Bob became the “Roving Reporter” for Pietisten, writing articles in which he interviewed people and told stories (19 of these articles are online).
Bob’s birth family, the Fords, migrated to California from Tennessee. They lived for a time along the Stanislaus River in the foothills of the Sierra Nevada Mountains. Bob’s birth mother died and his dad could not raise all the children. So little six-year-old Jonathan Moses Ford was up for adoption. Pastor Fred and Anna Bach of the San Andreas Covenant Church did the adopting. This young “vagabond” as he called himself, became Robert F. Bach, educator par excellence and, in his family’s parlance current to the end, the “Main Man.”
Bob’s boyhood family was the fruit of grace. Gratitude filled their lives and fueled Bob’s accomplishments. Bob tells of his admiration for his adoptive parents and the love-filled home in which he grew up in, known as “The House at 349 Neilsen Road” (Fall 1988).
The summer of 1978, Dr. Bach taught a summer-school course, “Toward Positive Student Discipline,” at the University of California at Berkley. He invited me to be “subject matter expert.” That was a stretch, but why not? I seldom got the podium, which was okay with me. I don’t know how to tell you what a fine class it was.
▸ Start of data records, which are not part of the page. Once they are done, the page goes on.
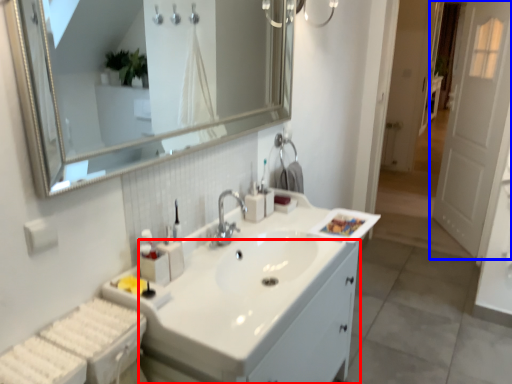 Question: Which object appears farthest to the camera in this image, bathroom cabinet (highlighted by a red box) or door (highlighted by a blue box)?

Choices:
 (A) bathroom cabinet
 (B) door

Answer: (B) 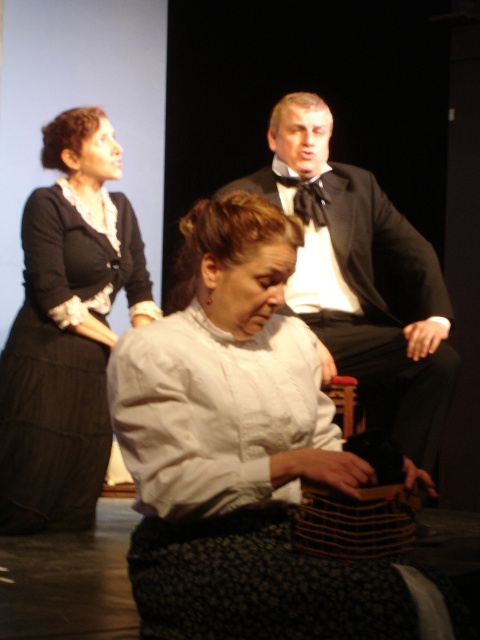 You are a costume designer working on a historical drama. You need to ensure that the white cotton blouse at center and the black satin tuxedo at upper center are proportionate to the actors wearing them. Given their sizes, which costume might require adjustments to better fit the actor?

The white cotton blouse at center is smaller than the black satin tuxedo at upper center. Since the tuxedo is larger, it might be designed for a taller or broader actor, while the blouse could be too small for the actor it is intended for, necessitating adjustments to ensure proper fit.

Where is the white cotton blouse at center located in the image?

The white cotton blouse at center is located at point (242, 452) in the image.

Based on the coordinates provided, which object is located at point (242,452) in the image?

The point (242,452) indicates the white cotton blouse at center. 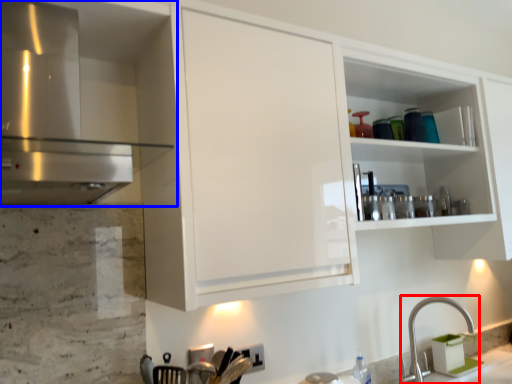 Question: Which object is closer to the camera taking this photo, tap (highlighted by a red box) or cabinetry (highlighted by a blue box)?

Choices:
 (A) tap
 (B) cabinetry

Answer: (B) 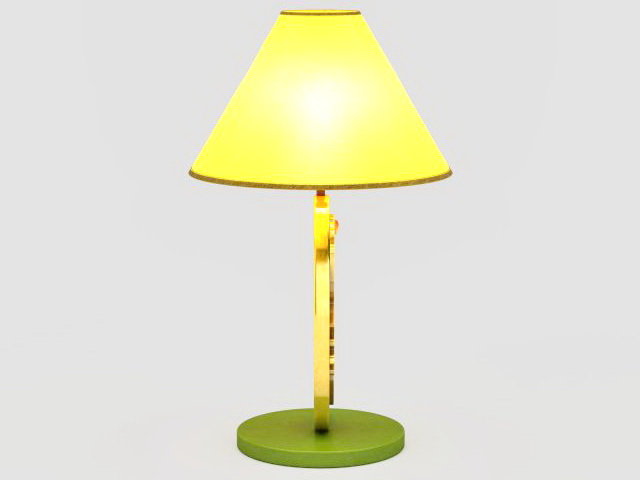 At what (x,y) coordinates should I click in order to perform the action: click on lampshade. Please return your answer as a coordinate pair (x, y). Looking at the image, I should click on (310, 120). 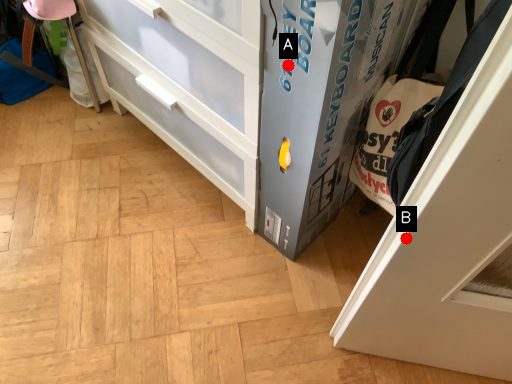 Question: Two points are circled on the image, labeled by A and B beside each circle. Which point is farther to the camera?

Choices:
 (A) A is further
 (B) B is further

Answer: (A)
There is a saying, “If the teacher is not respected, and the student not cared for, confusion will arise no matter how clever one is.” Bob understood that. There was no confusion in his class. About 30 teachers from various settings around the state of California made up the student body. Professor Bach was clear about what he meant by positive discipline. He shared his vision and drew out the wisdom and experiences of the teachers. Teacher and students thrived happily throughout the week. Meanwhile, we played pick-up basketball every evening at an outdoor court near the Hotel Durand where we were staying.
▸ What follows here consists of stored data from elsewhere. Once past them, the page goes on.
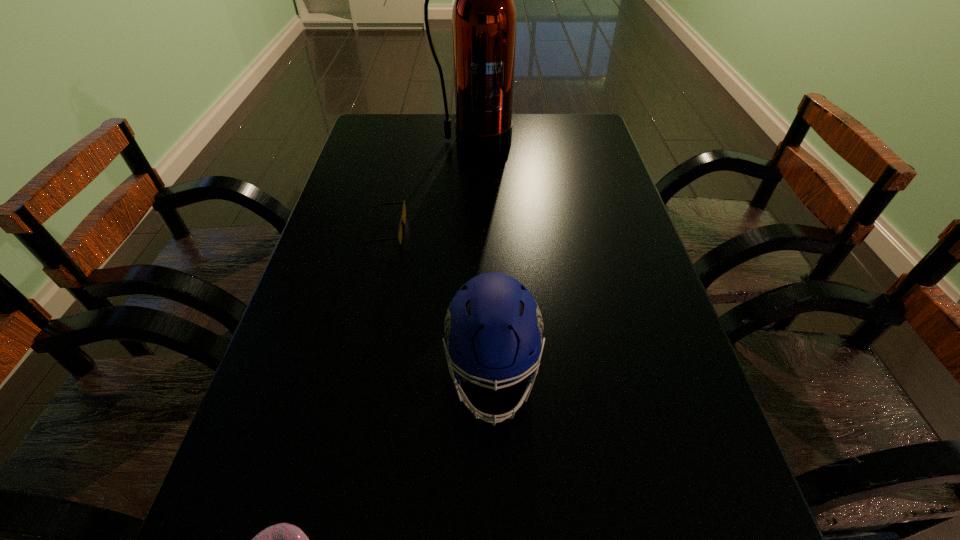 Where is `free point between the second farthest object and the farthest object`? free point between the second farthest object and the farthest object is located at coordinates (430, 187).

This screenshot has width=960, height=540. I want to click on object that ranks as the third closest to the shortest object, so click(x=484, y=19).

Identify the location of object that ranks as the second closest to the sunglasses. (484, 19).

The width and height of the screenshot is (960, 540). I want to click on free region that satisfies the following two spatial constraints: 1. on the front-facing side of the farthest object; 2. on the front-facing side of the third nearest object, so [x=470, y=232].

Locate an element on the screen. The width and height of the screenshot is (960, 540). blank space that satisfies the following two spatial constraints: 1. on the front-facing side of the farthest object; 2. on the front-facing side of the second shortest object is located at coordinates (470, 232).

Where is `vacant point that satisfies the following two spatial constraints: 1. on the front-facing side of the tallest object; 2. on the front-facing side of the second farthest object`? Image resolution: width=960 pixels, height=540 pixels. vacant point that satisfies the following two spatial constraints: 1. on the front-facing side of the tallest object; 2. on the front-facing side of the second farthest object is located at coordinates (470, 232).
Dr. Bach treated everyone with respect and good humor. It made him effective as a teacher. That’s why the prisoners at the Sierra Conservation Center in Jamestown, California, to whom he taught English and writing, loved his classes, wrote papers, and made strides in getting back their self-respect. I saw him in action there once.
Bob played each of his positions in life — husband, father, grandfather, educator, friend, musician, writer, patient, and more with clarity, charity, skill, thoughtfulness, humor, and love. A few months ago, the school board named a gym in Bob’s honor. (The video of the dedication is available on YouTube, “Bob Bach Gymnasium Dedication.”)
At the end of his life, prolonged hospitalization created the deep sadness of a long separation for Marlene and Bob. Covid-19 restrictions did not allow Marlene to visit, other than by phone, from mid-December through to Bob’s death. A last-ditch effort to save his life by amputating his right foot did not save Bob. It left him unable to punt. Finally, the adversaries in his body stopped him on fourth and ten. This game over. Ready for the next one.
Blessings upon Marlene and family. May the memory of their beloved husband, father, and grandfather provide strength and comfort.